- **What you have to do**:
In the material below, pictures must be dropped. Repeat exactly, and only, the lines from the line with "igung. Diese gehen" to the line with "благоразумен, оставайся верным", both ends included.

-- Material for this task follows --

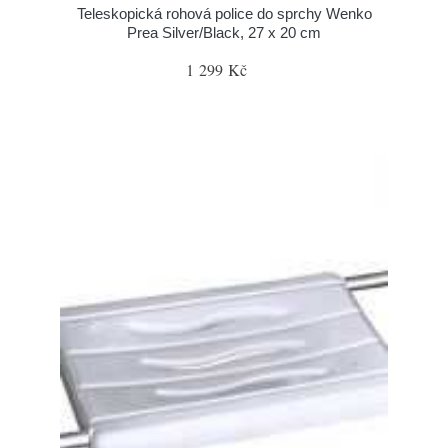
Teleskopická rohová police do sprchy Wenko
Prea Silver/Black, 27 x 20 cm
1 299 Kč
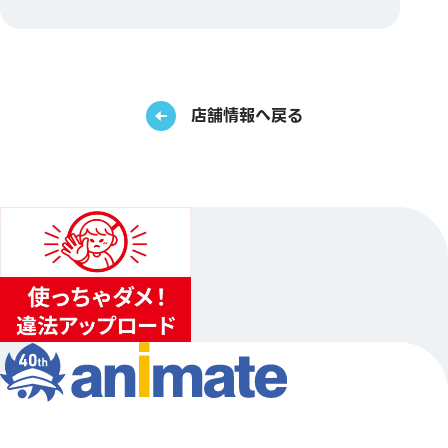
店舗情報へ戻る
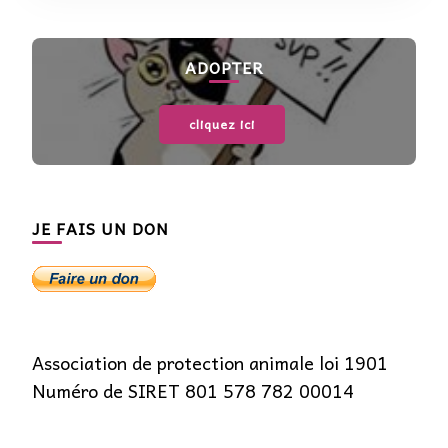
ADOPTER
cliquez ici
JE FAIS UN DON
Association de protection animale loi 1901
Numéro de SIRET 801 578 782 00014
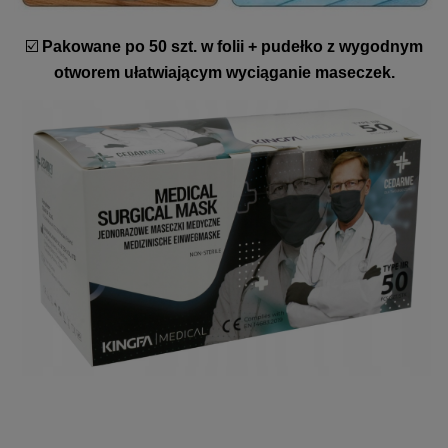
☑️
Pakowane po 50 szt. w folii + pudełko z wygodnym
otworem ułatwiającym wyciąganie maseczek.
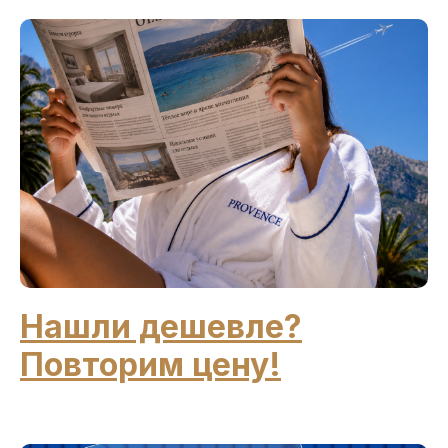
Нашли дешевле?
Повторим цену!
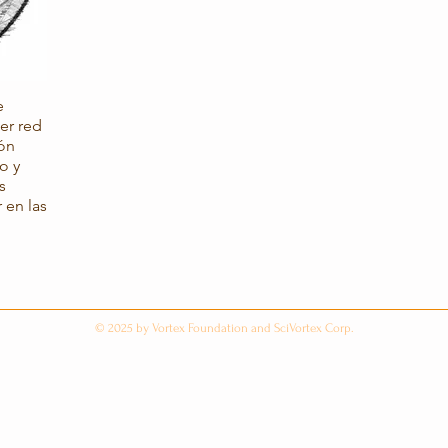
e
er red
ón
s
 en las
or de
© 2025 by Vortex Foundation and SciVortex Corp.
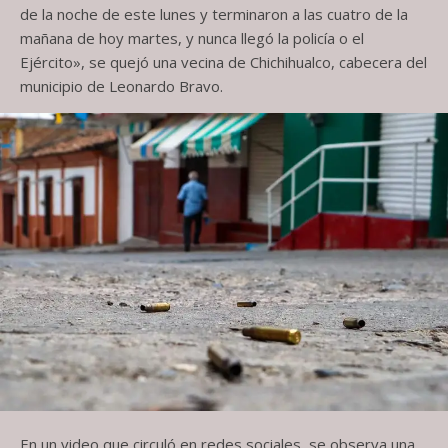
de la noche de este lunes y terminaron a las cuatro de la
mañana de hoy martes, y nunca llegó la policía o el
Ejército», se quejó una vecina de Chichihualco, cabecera del
municipio de Leonardo Bravo.
En un video que circuló en redes sociales, se observa una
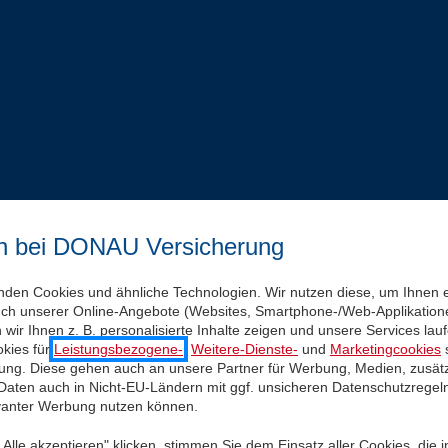
n bei DONAU Versicherung
nden Cookies und ähnliche Technologien. Wir nutzen diese, um Ihnen 
uch unserer Online-Angebote (Websites, Smartphone-/Web-Applikatione
wir Ihnen z. B. personalisierte Inhalte zeigen und unsere Services la
kies für
Leistungsbezogene-
,
Weitere-Dienste-
und
Marketingcookies
s
igung. Diese gehen auch an unsere Partner für Werbung, Medien, zusätz
 Daten auch in Nicht-EU-Ländern mit ggf. unsicheren Datenschutzregel
evanter Werbung nutzen können.
Alle akzeptieren" klicken, stimmen Sie dem Einsatz aller Cookies, die 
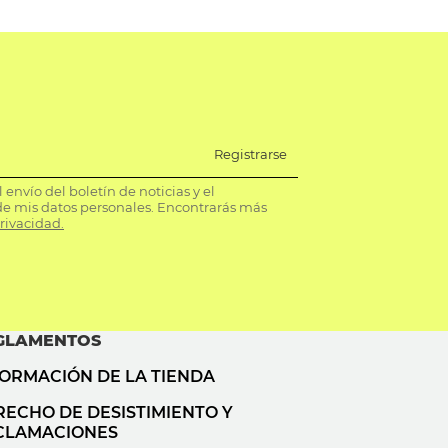
Registrarse
envío del boletín de noticias y el
e mis datos personales. Encontrarás más
privacidad.
GLAMENTOS
FORMACIÓN DE LA TIENDA
RECHO DE DESISTIMIENTO Y
CLAMACIONES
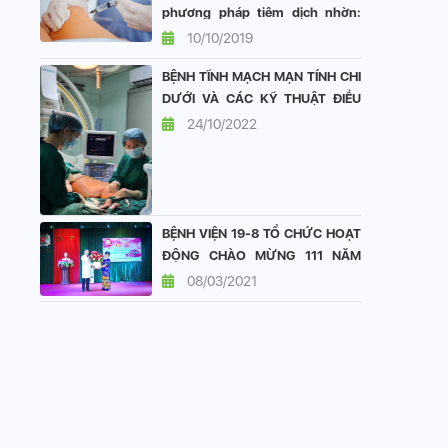
phương pháp tiêm dịch nhờn:
vai trò và hiệu quả
10/10/2019
BỆNH TĨNH MẠCH MẠN TÍNH CHI
DƯỚI VÀ CÁC KỸ THUẬT ĐIỀU
TRỊ TẠI KHOA TIM MẠCH BỆNH
24/10/2022
VIỆN 19-8
BỆNH VIỆN 19-8 TỔ CHỨC HOẠT
ĐỘNG CHÀO MỪNG 111 NĂM
QUỐC TẾ PHỤ NỮ 8/3
08/03/2021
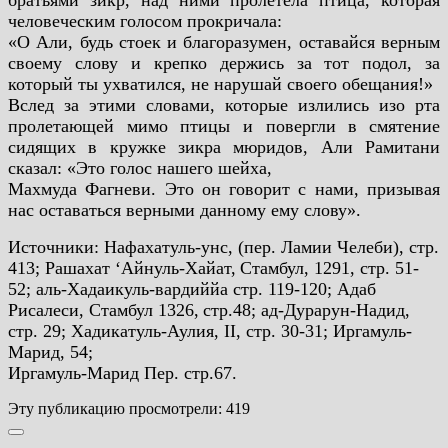
братьями зикр, над ними
пролетела птица, которая
человеческим голосом прокричала:
«О Али, будь стоек и благоразумен, оставайся верным
своему слову и крепко держись за
тот подол, за
который ты ухватился, не нарушай своего обещания!»
Вслед за этими словами, которые излились изо рта
пролетающей мимо птицы и повергли в
смятение
сидящих в кружке зикра мюридов, Али Рамитани
сказал: «Это голос нашего шейха,
Махмуда Фагневи. Это он говорит с нами, призывая
нас оставаться верными данному ему слову».
Источники: Нафахатуль-унс, (пер. Ламии Челеби), стр.
413; Рашахат ‘Айнуль-Хайат,
Стамбул, 1291, стр. 51-
52; аль-Хадаикуль-вардиййа стр. 119-120; Адаб
Рисалеси, Стамбул 1326,
стр.48; ад-Дурарун-Надид,
стр. 29; Хадикатуль-Аулия, II, стр. 30-31; Иргамуль-
Марид, 54;
Иргамуль-Марид Пер. стр.67.
Эту публикацию просмотрели:
419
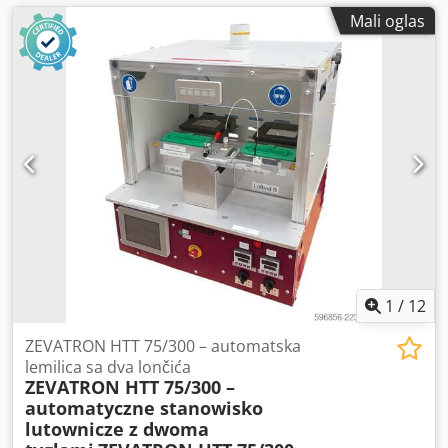
Mali oglas
1
/
12
ZEVATRON HTT 75/300 – automatska
lemilica sa dva lončića
ZEVATRON HTT 75/300 –
automatyczne stanowisko
lutownicze z dwoma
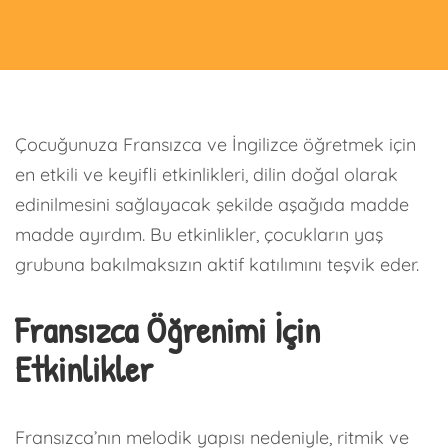
Çocuğunuza Fransızca ve İngilizce öğretmek için
en etkili ve keyifli etkinlikleri, dilin doğal olarak
edinilmesini sağlayacak şekilde aşağıda madde
madde ayırdım. Bu etkinlikler, çocukların yaş
grubuna bakılmaksızın aktif katılımını teşvik eder.
Fransızca Öğrenimi İçin
Etkinlikler
Fransızca’nın melodik yapısı nedeniyle, ritmik ve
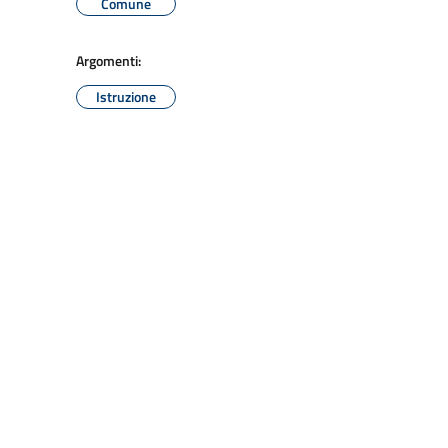
Comune
Argomenti:
Istruzione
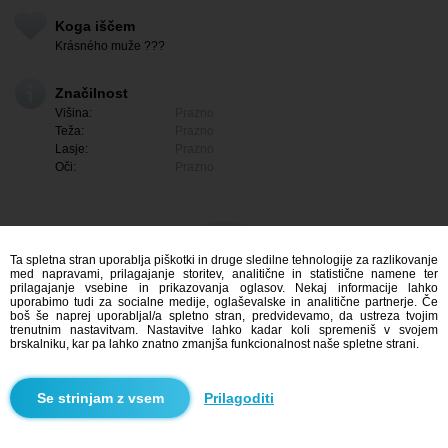
Koga iščem
Krásného muže ???
Značilnost
Višina:
Prazno
Teža:
Prazno
Lasje:
Prazno
Oči:
Prazno
Ta spletna stran uporablja piškotki in druge sledilne tehnologije za razlikovanje
med napravami, prilagajanje storitev, analitične in statistične namene ter
prilagajanje vsebine in prikazovanja oglasov. Nekaj informacije lahko
uporabimo tudi za socialne medije, oglaševalske in analitične partnerje. Če
boš še naprej uporabljal/a spletno stran, predvidevamo, da ustreza tvojim
trenutnim nastavitvam. Nastavitve lahko kadar koli spremeniš v svojem
brskalniku, kar pa lahko znatno zmanjša funkcionalnost naše spletne strani.
Me zanima
Prilagoditi
Iskanje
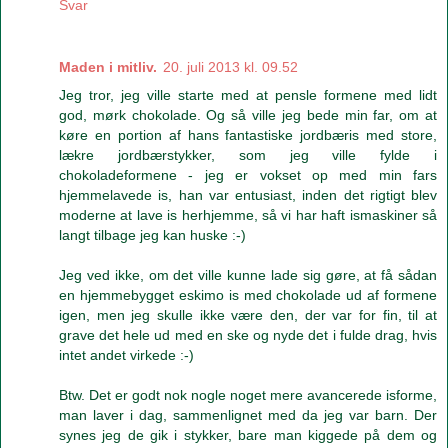
Svar
Maden i mitliv.
20. juli 2013 kl. 09.52
Jeg tror, jeg ville starte med at pensle formene med lidt
god, mørk chokolade. Og så ville jeg bede min far, om at
køre en portion af hans fantastiske jordbæris med store,
lækre jordbærstykker, som jeg ville fylde i
chokoladeformene - jeg er vokset op med min fars
hjemmelavede is, han var entusiast, inden det rigtigt blev
moderne at lave is herhjemme, så vi har haft ismaskiner så
langt tilbage jeg kan huske :-)
Jeg ved ikke, om det ville kunne lade sig gøre, at få sådan
en hjemmebygget eskimo is med chokolade ud af formene
igen, men jeg skulle ikke være den, der var for fin, til at
grave det hele ud med en ske og nyde det i fulde drag, hvis
intet andet virkede :-)
Btw. Det er godt nok nogle noget mere avancerede isforme,
man laver i dag, sammenlignet med da jeg var barn. Der
synes jeg de gik i stykker, bare man kiggede på dem og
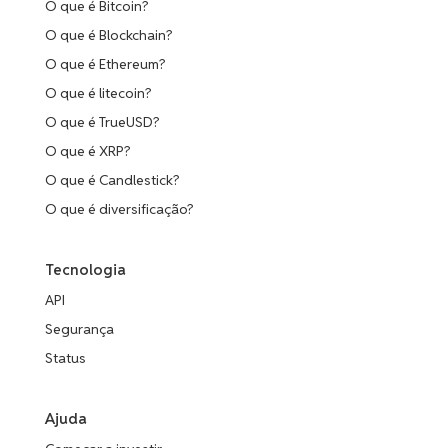
O que é Bitcoin?
Compound
NMR
O que é Blockchain?
R$ 43,75
0.00%
Numeraire
TWT
O que é Ethereum?
Trust Wallet Token
O que é litecoin?
S
R$ 0,11
0.26%
Sonic
EIGEN
O que é TrueUSD?
EigenCloud
O que é XRP?
LPT
R$ 6,57
O que é Candlestick?
0.00%
GRT
Livepeer
The Graph
O que é diversificação?
BERA
AXS
R$ 0,77
0.00%
Berachain
Axie Infinity
Tecnologia
API
SUSHI
WIF
R$ 0,80
0.37%
dogwifhat
SushiSwap
Segurança
Status
CHZ
POPCAT
Chiliz
R$ 0,23
0.00%
Popcat (SOL)
Ajuda
APE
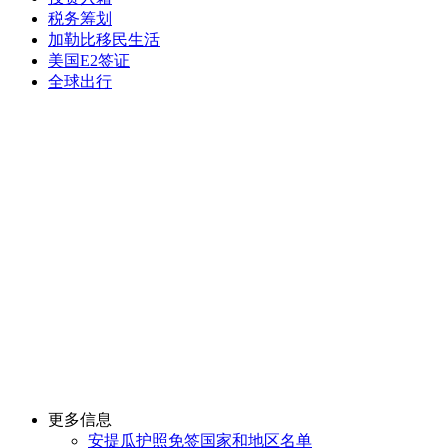
税务筹划
加勒比移民生活
美国E2签证
全球出行
更多信息
安提瓜护照免签国家和地区名单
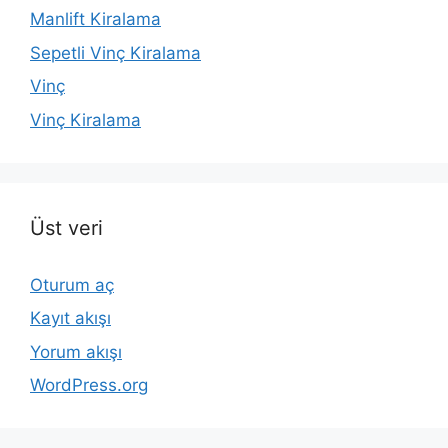
Manlift Kiralama
Sepetli Vinç Kiralama
Vinç
Vinç Kiralama
Üst veri
Oturum aç
Kayıt akışı
Yorum akışı
WordPress.org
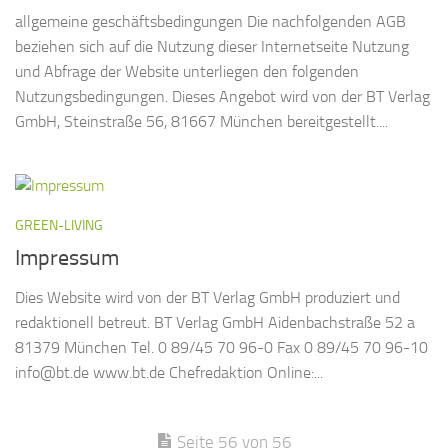
allgemeine geschäftsbedingungen Die nachfolgenden AGB
beziehen sich auf die Nutzung dieser Internetseite Nutzung
und Abfrage der Website unterliegen den folgenden
Nutzungsbedingungen. Dieses Angebot wird von der BT Verlag
GmbH, Steinstraße 56, 81667 München bereitgestellt....
GREEN-LIVING
Impressum
Dies Website wird von der BT Verlag GmbH produziert und
redaktionell betreut. BT Verlag GmbH Aidenbachstraße 52 a
81379 München Tel. 0 89/45 70 96-0 Fax 0 89/45 70 96-10
info@bt.de www.bt.de Chefredaktion Online:...
Seite 56 von 56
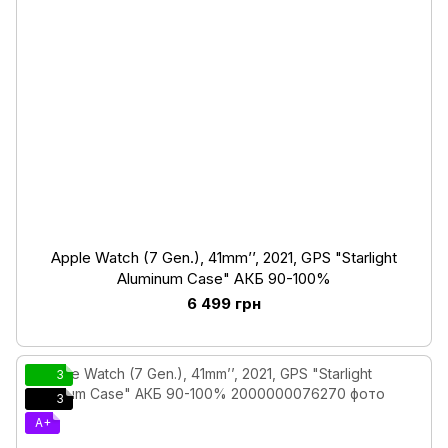
Apple Watch (7 Gen.), 41mm’’, 2021, GPS "Starlight
Aluminum Case" АКБ 90-100%
6 499 грн
3
3
A+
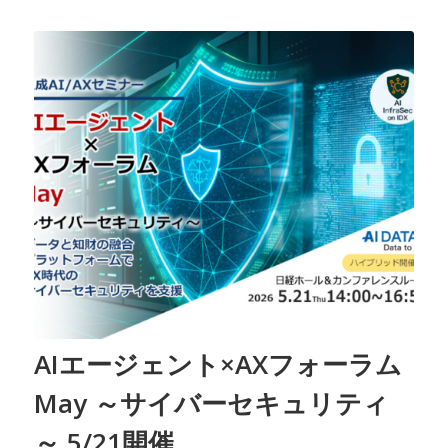
AIエージェント×AXフォーラム
May ～サイバーセキュリティ
～ 5/21開催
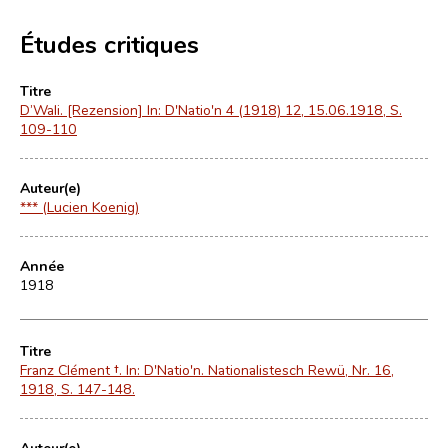
Études critiques
Titre
D’Wali. [Rezension] In: D'Natio'n 4 (1918) 12, 15.06.1918, S.
109-110
Auteur(e)
*** (Lucien Koenig)
Année
1918
Titre
Franz Clément †. In: D'Natio'n. Nationalistesch Rewü, Nr. 16,
1918, S. 147-148.
Auteur(e)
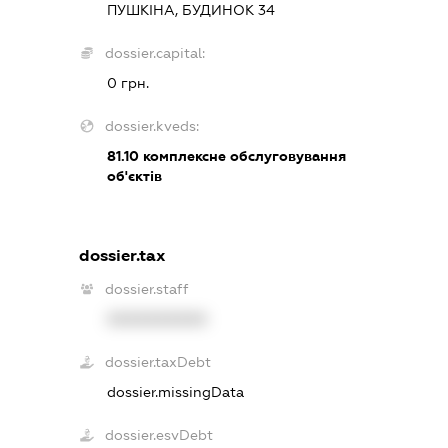
ПУШКІНА, БУДИНОК 34
dossier.capital:
0 грн.
dossier.kveds:
81.10
комплексне обслуговування
об'єктів
dossier.tax
dossier.staff
XXXXXXXXXX
dossier.taxDebt
dossier.missingData
dossier.esvDebt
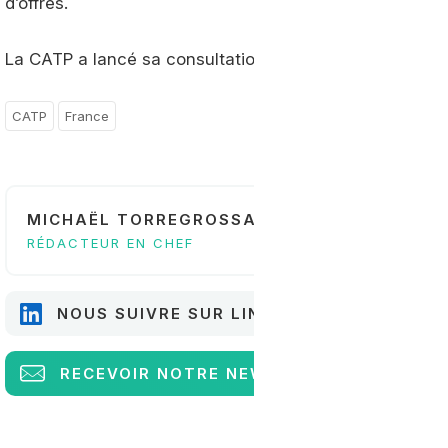
d’offres.
La CATP a lancé sa consultation fin juillet. La date limi
CATP
France
MICHAËL TORREGROSSA
RÉDACTEUR EN CHEF
NOUS SUIVRE SUR LINKEDIN
RECEVOIR
NOTRE NEWSLETTER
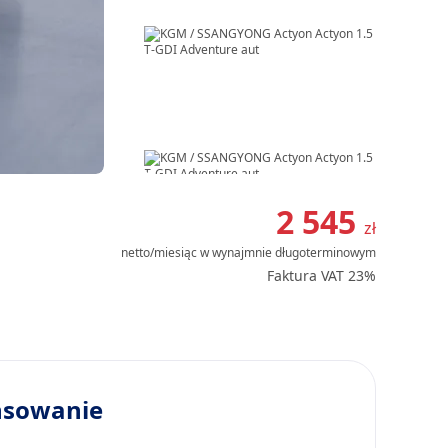
Item
1
2 545
zł
of
netto/miesiąc
w wynajmnie długoterminowym
12
Faktura VAT 23%
nsowanie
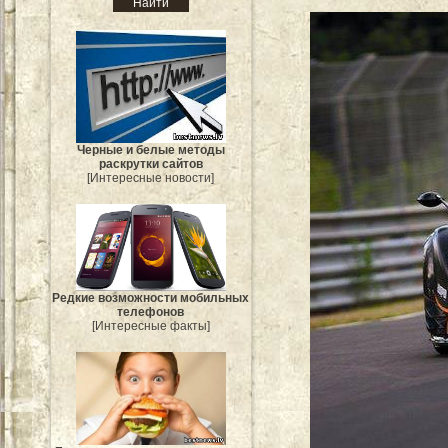
Черные и белые методы
раскрутки сайтов
[Интересные новости]
Редкие возможности мобильных
телефонов
[Интересные факты]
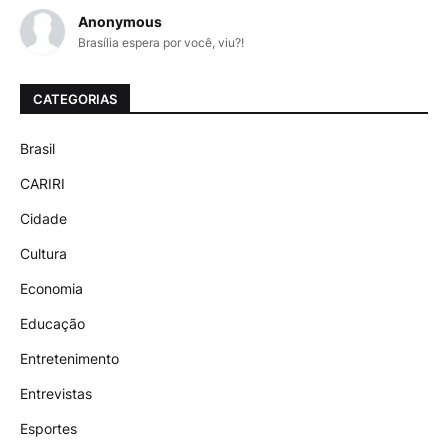
Anonymous
Brasília espera por você, viu?!
CATEGORIAS
Brasil
CARIRI
Cidade
Cultura
Economia
Educação
Entretenimento
Entrevistas
Esportes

-- Material for this task concluded --

- **Task output**:
igung. Diese gehen auch an unsere Partner für Werbung, Medien, zusätz
 Daten auch in Nicht-EU-Ländern mit ggf. unsicheren Datenschutzregel
evanter Werbung nutzen können.
Alle akzeptieren" klicken, stimmen Sie dem Einsatz aller Cookies, die 
Registrarse
envío del boletín de noticias y el
e mis datos personales. Encontrarás más
privacidad.
GLAMENTOS
FORMACIÓN DE LA TIENDA
RECHO DE DESISTIMIENTO Y
CLAMACIONES
phương pháp tiêm dịch nhờn:
vai trò và hiệu quả
10/10/2019
BỆNH TĨNH MẠCH MẠN TÍNH CHI
DƯỚI VÀ CÁC KỸ THUẬT ĐIỀU
TRỊ TẠI KHOA TIM MẠCH BỆNH
24/10/2022
VIỆN 19-8
BỆNH VIỆN 19-8 TỔ CHỨC HOẠT
ĐỘNG CHÀO MỪNG 111 NĂM
QUỐC TẾ PHỤ NỮ 8/3
08/03/2021
братьями зикр, над ними
пролетела птица, которая
человеческим голосом прокричала:
«О Али, будь стоек и благоразумен, оставайся верным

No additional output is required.